The man who designed those memorable, well-balanced lines was Pininfarina’s chief stylist, the very talented Leonardo Fioravanti.

The finished Miura debuted at Geneva in March 1966, and even the hoopla the uproar that followed could not persuade “The Old Man” to change his mind. “I insisted and insisted, and insisted,” the coachbuilder goes on, recalling his frustration. “All the salesmen were with me. We had dramatic meetings in Maranello in which the salesmen and myself were pushing for a mid-engine.”

Pininfarina’s non-stop barrage finally yielded some results: Ferrari green-lighted the experimental 6-cylinder Dino for production, the idea being six less cylinders had much less power and weight than a “12,” and would thus be safer. A one-off prototype broke cover at 1965’s Paris Auto Show, and a second, more refined prototype debuted the following year at Turin. The pre-production version appeared a year later, and the 206 Dino went on sale in 1968.

The Hurtle Is Cleared

The clamshell body was a real rarity at the time, and provided easy access to the car’s mechanicals.

Road tests saw the Dino hit 60 in 6.7-7.5 seconds and record a top speed of 140-143 mph, a figure Europe’s GT front-runners could blow through with ease. That, though, didn’t stop the press from raving about its road manners. “The Dino 206 GT is a wonderful car…an engineering masterpiece…,” America’s Sports Car Graphic concluded. “(T)he 206GT Dino stands out as one of the most advanced grand touring cars of our time,” England’s CAR seconded.

Couple such observations with the 206 and 246 Dino’s marketplace success, and the walls to Enzo’s mid-engine 12-cylinder resistance came crumbling down. Yet, there was a twist when he ultimately relented. “One day he told me, ‘Instead of the V12 I am trying to make a flat-12,” Pininfarina recounts. “This I consider the future of our cars.’”

This 4390cc engine is a sweetheart of a powerplant, and was originally quoted at 380 horsepower. But when it entered production the real figure was 360 horsepower at 7700 rpm.

Ferrari’s use a “boxer” rather than a vee configuration made sense, given the direction of its competition efforts. During Ferrari’s 1964 world championship-winning campaign in Formula 1, it used a 1489 cc flat-12 in the season’s last two contests. The configuration was also seen in 1969 in Ferrari’s Hillclimb special, the 212 E Montagna. That lightweight machine won every race it entered, and handily garnered the series’ championship. Two years later a flat-12 was the heart of the 312 PB, a car that handily won the endurance racing championship in 1972.

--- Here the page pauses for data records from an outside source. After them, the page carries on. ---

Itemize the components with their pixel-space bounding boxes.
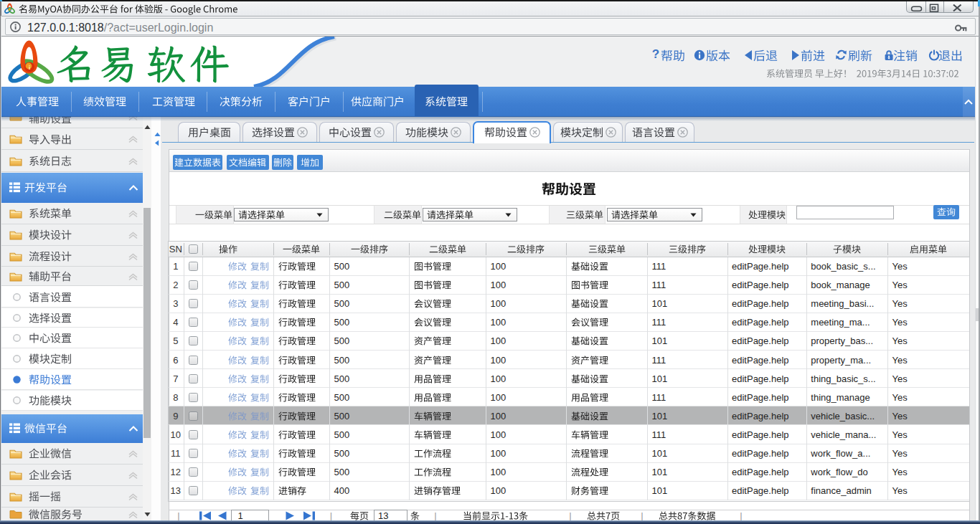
svg-text:?: ? xyxy=(652,48,659,61)
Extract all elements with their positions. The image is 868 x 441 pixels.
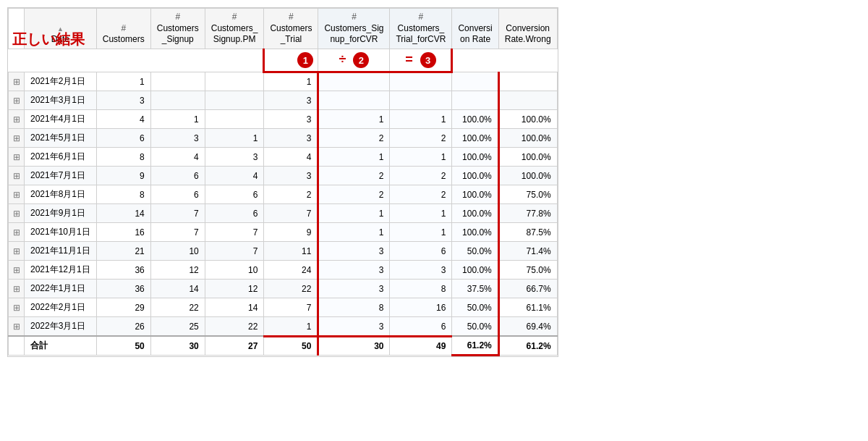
expander-cell[interactable]: ⊞: [9, 129, 25, 148]
expander-cell[interactable]: ⊞: [9, 280, 25, 298]
expander-cell[interactable]: ⊞: [9, 148, 25, 167]
date-cell: 2022年3月1日: [25, 317, 97, 337]
data-cell: 14: [96, 204, 150, 223]
expander-cell[interactable]: ⊞: [9, 185, 25, 204]
expander-cell[interactable]: ⊞: [9, 72, 25, 91]
data-cell: 12: [205, 280, 264, 298]
data-cell: 3: [205, 148, 264, 167]
data-cell: 37.5%: [452, 280, 498, 298]
data-cell: 7: [264, 298, 318, 317]
data-cell: 3: [318, 317, 390, 337]
expander-cell[interactable]: ⊞: [9, 298, 25, 317]
total-row: 合計 50 30 27 50 30 49 61.2% 61.2%: [9, 336, 558, 356]
data-cell: 3: [264, 129, 318, 148]
expander-cell[interactable]: ⊞: [9, 317, 25, 337]
data-cell: 3: [318, 261, 390, 280]
data-cell: [390, 91, 452, 110]
correct-label: 正しい結果: [12, 30, 85, 49]
data-cell: 1: [318, 148, 390, 167]
data-cell: 87.5%: [498, 223, 557, 242]
data-cell: 21: [96, 242, 150, 261]
data-cell: 2: [318, 129, 390, 148]
expander-cell[interactable]: ⊞: [9, 261, 25, 280]
date-cell: 2021年5月1日: [25, 129, 97, 148]
data-cell: 22: [205, 317, 264, 337]
data-cell: 100.0%: [498, 167, 557, 185]
data-cell: 3: [318, 280, 390, 298]
table-row: ⊞2021年12月1日3612102433100.0%75.0%: [9, 261, 558, 280]
date-cell: 2021年6月1日: [25, 148, 97, 167]
main-container: 正しい結果 ▲ Date # Customers # Customers _Si…: [7, 7, 558, 357]
data-cell: 7: [205, 223, 264, 242]
expander-cell[interactable]: ⊞: [9, 91, 25, 110]
data-cell: 9: [264, 223, 318, 242]
data-cell: 2: [390, 185, 452, 204]
data-cell: 6: [205, 185, 264, 204]
expander-cell[interactable]: ⊞: [9, 167, 25, 185]
col-customers-signup-pm-header[interactable]: # Customers_ Signup.PM: [205, 9, 264, 49]
data-cell: 1: [96, 72, 150, 91]
data-cell: 16: [96, 223, 150, 242]
date-cell: 2021年7月1日: [25, 167, 97, 185]
col-conversion-rate-wrong-header[interactable]: Conversion Rate.Wrong: [498, 9, 557, 49]
data-cell: 77.8%: [498, 204, 557, 223]
data-cell: 100.0%: [452, 110, 498, 129]
formula-row: 1 ÷ 2 = 3: [9, 49, 558, 72]
data-cell: 4: [96, 110, 150, 129]
data-cell: 22: [150, 298, 205, 317]
col-customers-signup-header[interactable]: # Customers _Signup: [150, 9, 205, 49]
total-signup: 30: [150, 336, 205, 356]
table-row: ⊞2021年8月1日866222100.0%75.0%: [9, 185, 558, 204]
col-customers-trial-header[interactable]: # Customers _Trial: [264, 9, 318, 49]
expander-cell[interactable]: ⊞: [9, 204, 25, 223]
table-row: ⊞2021年7月1日964322100.0%100.0%: [9, 167, 558, 185]
data-cell: [390, 72, 452, 91]
data-cell: 6: [150, 185, 205, 204]
data-cell: 16: [390, 298, 452, 317]
total-trial-cvr: 49: [390, 336, 452, 356]
data-cell: 6: [390, 317, 452, 337]
data-cell: 1: [390, 204, 452, 223]
date-cell: 2021年12月1日: [25, 261, 97, 280]
expander-cell[interactable]: ⊞: [9, 223, 25, 242]
data-cell: 7: [150, 223, 205, 242]
table-row: ⊞2022年3月1日26252213650.0%69.4%: [9, 317, 558, 337]
data-cell: [318, 91, 390, 110]
date-cell: 2022年1月1日: [25, 280, 97, 298]
data-cell: [498, 72, 557, 91]
col-conversion-rate-header[interactable]: Conversi on Rate: [452, 9, 498, 49]
data-cell: 61.1%: [498, 298, 557, 317]
data-cell: 2: [318, 167, 390, 185]
data-cell: 14: [205, 298, 264, 317]
data-cell: 50.0%: [452, 298, 498, 317]
data-cell: 25: [150, 317, 205, 337]
total-conv-wrong: 61.2%: [498, 336, 557, 356]
formula-op2: =: [405, 52, 413, 67]
data-cell: 11: [264, 242, 318, 261]
data-cell: 1: [264, 317, 318, 337]
data-cell: 7: [205, 242, 264, 261]
data-cell: 1: [205, 129, 264, 148]
data-table: ▲ Date # Customers # Customers _Signup #…: [8, 8, 558, 356]
data-cell: 22: [264, 280, 318, 298]
data-cell: 3: [150, 129, 205, 148]
data-cell: 1: [390, 148, 452, 167]
header-row: ▲ Date # Customers # Customers _Signup #…: [9, 9, 558, 49]
table-row: ⊞2022年2月1日292214781650.0%61.1%: [9, 298, 558, 317]
col-customers-trial-cvr-header[interactable]: # Customers_ Trial_forCVR: [390, 9, 452, 49]
data-cell: 10: [205, 261, 264, 280]
date-cell: 2021年10月1日: [25, 223, 97, 242]
data-cell: 6: [205, 204, 264, 223]
data-cell: 2: [390, 167, 452, 185]
data-cell: 2: [264, 185, 318, 204]
data-cell: 100.0%: [452, 223, 498, 242]
expander-cell[interactable]: ⊞: [9, 110, 25, 129]
data-cell: 6: [390, 242, 452, 261]
data-cell: [205, 91, 264, 110]
expander-cell[interactable]: ⊞: [9, 242, 25, 261]
col-customers-header[interactable]: # Customers: [96, 9, 150, 49]
data-cell: 8: [390, 280, 452, 298]
data-cell: 69.4%: [498, 317, 557, 337]
data-cell: 1: [318, 223, 390, 242]
col-customers-signup-cvr-header[interactable]: # Customers_Sig nup_forCVR: [318, 9, 390, 49]
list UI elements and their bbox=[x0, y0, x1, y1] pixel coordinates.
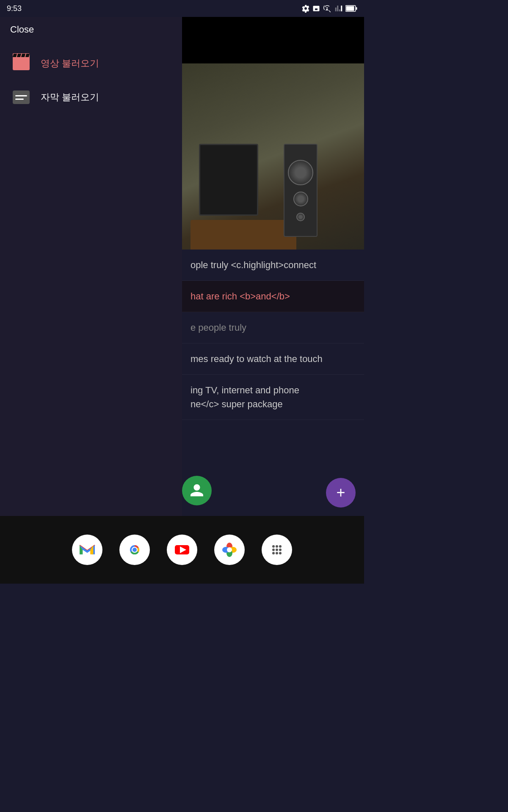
chrome-icon bbox=[124, 539, 145, 560]
speaker-mid bbox=[296, 213, 305, 221]
svg-point-35 bbox=[276, 552, 278, 554]
battery-icon bbox=[345, 5, 357, 12]
svg-point-17 bbox=[133, 548, 137, 552]
clapper-stripe-4 bbox=[25, 54, 30, 57]
gmail-icon bbox=[78, 542, 97, 557]
status-time: 9:53 bbox=[7, 4, 22, 13]
drawer-items: 영상 불러오기 자막 불러오기 bbox=[0, 42, 182, 118]
load-subtitle-label: 자막 불러오기 bbox=[41, 91, 99, 104]
scene-content bbox=[182, 63, 364, 250]
fab-button[interactable]: + bbox=[326, 478, 356, 508]
svg-point-32 bbox=[276, 549, 278, 551]
status-bar: 9:53 bbox=[0, 0, 364, 17]
wifi-icon bbox=[323, 5, 332, 12]
svg-point-29 bbox=[276, 545, 278, 548]
close-button[interactable]: Close bbox=[10, 24, 34, 35]
svg-point-33 bbox=[279, 549, 282, 551]
tv-monitor bbox=[199, 144, 258, 216]
subtitle-lines bbox=[15, 95, 27, 100]
subtitle-line-1 bbox=[15, 95, 27, 96]
load-video-label: 영상 불러오기 bbox=[41, 57, 99, 70]
subtitle-block-5: ing TV, internet and phone ne</c> super … bbox=[182, 375, 364, 420]
clapper-stripe-1 bbox=[13, 54, 17, 57]
avatar-icon bbox=[189, 483, 204, 498]
clapper-stripe-2 bbox=[17, 54, 21, 57]
clapper-stripes bbox=[13, 53, 30, 58]
bottom-dock bbox=[0, 516, 364, 584]
subtitle-block-1: ople truly <c.highlight>connect bbox=[182, 250, 364, 281]
svg-point-30 bbox=[279, 545, 282, 548]
svg-point-36 bbox=[279, 552, 282, 554]
svg-point-28 bbox=[272, 545, 275, 548]
sim-icon bbox=[312, 4, 320, 13]
dock-gmail[interactable] bbox=[72, 535, 102, 565]
subtitle-text-3: e people truly bbox=[190, 322, 246, 333]
small-avatar bbox=[182, 476, 212, 505]
dock-youtube[interactable] bbox=[167, 535, 197, 565]
clapper-stripe-3 bbox=[21, 54, 25, 57]
subtitle-block-4: mes ready to watch at the touch bbox=[182, 343, 364, 375]
drawer-item-load-subtitle[interactable]: 자막 불러오기 bbox=[0, 80, 182, 114]
subtitle-text-5b: ne</c> super package bbox=[190, 399, 283, 409]
subtitle-text-1: ople truly <c.highlight>connect bbox=[190, 260, 316, 270]
speaker-tweeter bbox=[293, 192, 308, 206]
settings-icon bbox=[301, 4, 310, 13]
svg-point-31 bbox=[272, 549, 275, 551]
fab-label: + bbox=[336, 484, 345, 502]
dock-photos[interactable] bbox=[214, 535, 245, 565]
speaker-woofer bbox=[288, 160, 313, 185]
svg-rect-1 bbox=[356, 7, 357, 10]
subtitle-text-4: mes ready to watch at the touch bbox=[190, 354, 323, 364]
signal-icon bbox=[334, 5, 343, 12]
clapper-icon-wrapper bbox=[12, 56, 30, 71]
svg-point-34 bbox=[272, 552, 275, 554]
dock-chrome[interactable] bbox=[119, 535, 150, 565]
svg-point-26 bbox=[227, 547, 232, 552]
status-icons bbox=[301, 4, 357, 13]
drawer-item-load-video[interactable]: 영상 불러오기 bbox=[0, 47, 182, 80]
video-area bbox=[182, 17, 364, 250]
subtitle-text-5: ing TV, internet and phone bbox=[190, 385, 299, 395]
drawer-overlay: Close 영상 불러오기 bbox=[0, 0, 182, 584]
subtitle-block-2: hat are rich <b>and</b> bbox=[182, 281, 364, 312]
speaker bbox=[284, 144, 318, 237]
video-scene bbox=[182, 63, 364, 250]
youtube-icon bbox=[171, 539, 193, 560]
dock-apps[interactable] bbox=[262, 535, 292, 565]
subtitle-text-2: hat are rich <b>and</b> bbox=[190, 291, 290, 302]
svg-rect-2 bbox=[346, 6, 354, 11]
clapper-icon bbox=[13, 57, 30, 70]
subtitle-content: ople truly <c.highlight>connect hat are … bbox=[182, 250, 364, 516]
apps-grid-icon bbox=[266, 539, 287, 560]
subtitle-line-2 bbox=[15, 99, 24, 100]
subtitle-icon bbox=[13, 91, 30, 104]
subtitle-icon-wrapper bbox=[12, 90, 30, 105]
subtitle-block-3: e people truly bbox=[182, 312, 364, 343]
video-black-top bbox=[182, 17, 364, 63]
photos-icon bbox=[219, 539, 240, 560]
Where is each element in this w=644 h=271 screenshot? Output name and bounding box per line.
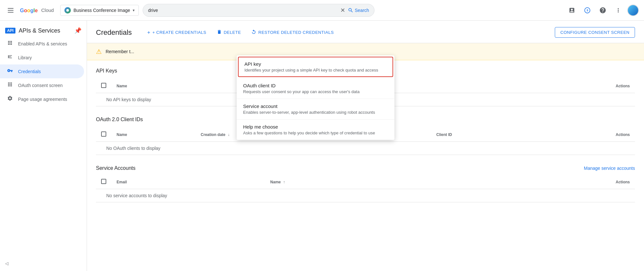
plus-icon: + (147, 30, 150, 35)
page-header: Credentials + + CREATE CREDENTIALS DELET… (87, 21, 644, 43)
table-row: No OAuth clients to display (96, 142, 635, 155)
search-button[interactable]: Search (348, 7, 369, 13)
sidebar-item-credentials[interactable]: Credentials (0, 64, 84, 78)
notifications-btn[interactable]: 3 (581, 4, 594, 17)
delete-label: DELETE (224, 30, 241, 35)
service-select-all-checkbox[interactable] (101, 179, 106, 184)
search-bar: ✕ Search (143, 4, 374, 17)
sidebar-item-label-enabled-apis: Enabled APIs & services (18, 41, 67, 46)
sidebar-header: API APIs & Services 📌 (0, 23, 87, 37)
dropdown-item-help-choose[interactable]: Help me choose Asks a few questions to h… (237, 120, 394, 140)
service-name-header: Name ↑ (265, 175, 452, 189)
app-body: API APIs & Services 📌 Enabled APIs & ser… (0, 21, 644, 271)
table-row: No service accounts to display (96, 189, 635, 202)
api-key-option-title: API key (244, 61, 387, 67)
api-keys-select-all-checkbox[interactable] (101, 83, 106, 88)
configure-consent-label: CONFIGURE CONSENT SCREEN (560, 30, 630, 35)
nav-right: 3 (565, 4, 639, 17)
dropdown-item-service-account[interactable]: Service account Enables server-to-server… (237, 99, 394, 120)
service-account-option-title: Service account (243, 103, 388, 109)
warning-text: Remember t... (106, 49, 134, 54)
oauth-consent-icon (6, 82, 14, 89)
create-credentials-button[interactable]: + + CREATE CREDENTIALS (145, 28, 209, 37)
configure-consent-button[interactable]: CONFIGURE CONSENT SCREEN (555, 27, 635, 38)
oauth-select-all-checkbox[interactable] (101, 131, 106, 137)
project-chevron-icon: ▾ (133, 8, 135, 13)
oauth-client-option-desc: Requests user consent so your app can ac… (243, 89, 388, 94)
api-keys-name-header: Name (111, 79, 251, 93)
create-credentials-dropdown: API key Identifies your project using a … (237, 55, 394, 140)
sidebar-pin-icon[interactable]: 📌 (74, 27, 81, 34)
top-nav: Google Cloud Business Conference Image ▾… (0, 0, 644, 21)
restore-button[interactable]: RESTORE DELETED CREDENTIALS (249, 27, 336, 37)
sidebar-item-label-library: Library (18, 55, 32, 60)
restore-icon (251, 29, 256, 35)
enabled-apis-icon (6, 40, 14, 47)
project-dot (64, 7, 71, 14)
credentials-icon (6, 68, 14, 75)
svg-text:3: 3 (586, 9, 588, 12)
project-selector[interactable]: Business Conference Image ▾ (60, 5, 139, 16)
sidebar-item-label-oauth-consent: OAuth consent screen (18, 83, 63, 88)
delete-button[interactable]: DELETE (214, 27, 244, 37)
api-keys-empty: No API keys to display (101, 92, 156, 107)
api-keys-actions-header: Actions (470, 79, 635, 93)
search-label: Search (355, 8, 369, 13)
page-title: Credentials (96, 28, 132, 37)
sidebar-item-label-page-usage: Page usage agreements (18, 97, 67, 102)
create-credentials-label: + CREATE CREDENTIALS (152, 30, 206, 35)
library-icon (6, 54, 14, 61)
restore-label: RESTORE DELETED CREDENTIALS (258, 30, 334, 35)
oauth-name-header: Name (111, 128, 195, 142)
oauth-client-id-header: Client ID (431, 128, 536, 142)
sort-arrow-icon: ↓ (228, 132, 230, 137)
service-accounts-title: Service Accounts (96, 165, 136, 171)
service-accounts-header-row: Service Accounts Manage service accounts (96, 165, 635, 171)
sidebar-title: APIs & Services (19, 27, 60, 34)
dropdown-item-oauth-client[interactable]: OAuth client ID Requests user consent so… (237, 78, 394, 99)
search-input[interactable] (148, 8, 340, 13)
collapse-icon: ◁ (5, 261, 8, 266)
api-key-option-desc: Identifies your project using a simple A… (244, 68, 387, 73)
warning-icon: ⚠ (96, 48, 102, 55)
cloud-text: Cloud (41, 7, 54, 13)
sidebar-item-page-usage[interactable]: Page usage agreements (0, 92, 84, 106)
help-choose-option-title: Help me choose (243, 124, 388, 130)
user-avatar[interactable] (627, 5, 639, 16)
service-accounts-section: Service Accounts Manage service accounts… (96, 165, 635, 202)
header-actions: + + CREATE CREDENTIALS DELETE RESTORE DE… (145, 27, 336, 37)
sidebar-item-enabled-apis[interactable]: Enabled APIs & services (0, 37, 84, 51)
page-usage-icon (6, 95, 14, 103)
main-content: Credentials + + CREATE CREDENTIALS DELET… (87, 21, 644, 271)
svg-rect-2 (8, 12, 14, 13)
service-account-option-desc: Enables server-to-server, app-level auth… (243, 110, 388, 115)
service-empty: No service accounts to display (101, 188, 172, 203)
dropdown-item-api-key[interactable]: API key Identifies your project using a … (238, 57, 393, 77)
help-choose-option-desc: Asks a few questions to help you decide … (243, 131, 388, 135)
sidebar-item-library[interactable]: Library (0, 51, 84, 64)
more-menu-icon[interactable] (612, 4, 625, 17)
project-name: Business Conference Image (73, 8, 130, 13)
oauth-client-option-title: OAuth client ID (243, 83, 388, 88)
svg-rect-0 (8, 8, 14, 9)
api-badge: API (5, 28, 15, 34)
help-icon-btn[interactable] (596, 4, 609, 17)
svg-text:Google: Google (20, 8, 38, 13)
manage-service-accounts-link[interactable]: Manage service accounts (584, 166, 635, 171)
code-icon-btn[interactable] (565, 4, 578, 17)
hamburger-icon[interactable] (5, 5, 16, 16)
oauth-actions-header: Actions (536, 128, 635, 142)
service-sort-arrow-icon: ↑ (283, 180, 285, 184)
sidebar-collapse-btn[interactable]: ◁ (0, 256, 87, 271)
sidebar-item-label-credentials: Credentials (18, 69, 41, 74)
service-accounts-table: Email Name ↑ Actions No service accounts… (96, 175, 635, 202)
service-email-header: Email (111, 175, 265, 189)
svg-rect-1 (8, 10, 14, 11)
sidebar: API APIs & Services 📌 Enabled APIs & ser… (0, 21, 87, 271)
oauth-empty: No OAuth clients to display (101, 140, 166, 156)
google-cloud-logo: Google Cloud (20, 6, 54, 14)
service-actions-header: Actions (452, 175, 635, 189)
sidebar-item-oauth-consent[interactable]: OAuth consent screen (0, 78, 84, 92)
trash-icon (217, 29, 222, 35)
search-clear-icon[interactable]: ✕ (340, 7, 345, 14)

Sergio Pininfarina was thrilled with Enzo’s decision: “I very much liked the boxer engine because of its space architecture. For years and years—and especially with Ferrari—I had to fight with a high engine and a large radiator because the engine’s height automatically (dictated) the height of the radiator…But with the boxer engine being lower, it made everything easier.”

Whereas the Boxer’s predecessor, the 365 GTB/4 “Daytona’s” V12 had six dual throat Weber carburetors, the 365 Boxer used four triple-throat Webers.

The flat-12 was the brainchild of Ferrari chief engineer Mauro Forghieri. He concentrated on the company’s competition efforts, so the two men who oversaw the Berlinetta Boxer’s mechanical design and development were seasoned engineers Angelo Bellei and Giuliano de Angelis.

“When we made the decision to make the Boxer, we had no qualms,” Bellei states in Mel Nichols excellent book, “Ferrari Berlinetta Boxer.” “Our experience with the Dino 246 GT and the Formula 1 boxer engine combined to give us complete confidence in the path we wished to follow….We knew our belief…would present us with certain problems in the development of a new car…but felt we could overcome them with proper care and attention.”

One can tell a 365 Boxer from the later BB512 and 512BBi by its triple taillights and tailpipes, for they are unique to the car.

When the first road going 4.4-liter flat-12 was tested, “everything went according to plan,” de Angelis told Nichols. “We ran the first tests and found that we had nothing major to correct or update.”

The chassis was a semi-monocoque design around the cabin, with tubular subframes front and rear. Based on Ferrari’s experience with the 250 LM and street-going 206/246, Bellei echoed Enzo’s original concerns when he told Nichols “What we did have some doubts about was the considerable weight at the rear. (We) knew we would have to work very hard to make sure we kept it under control.”

What BB Really Means…

Sergio Pininfarina and his troops were also quite busy in Turin. The design’s starting point was Pininfarina’s P6, a non-running prototype that was first shown in 1968 at Turin. The Boxer refined the shape, and “was born red with all the lower parts in black or dark gray,” Pininfarina comments. “The idea was to ’cut’ the car in two to make it look slender.”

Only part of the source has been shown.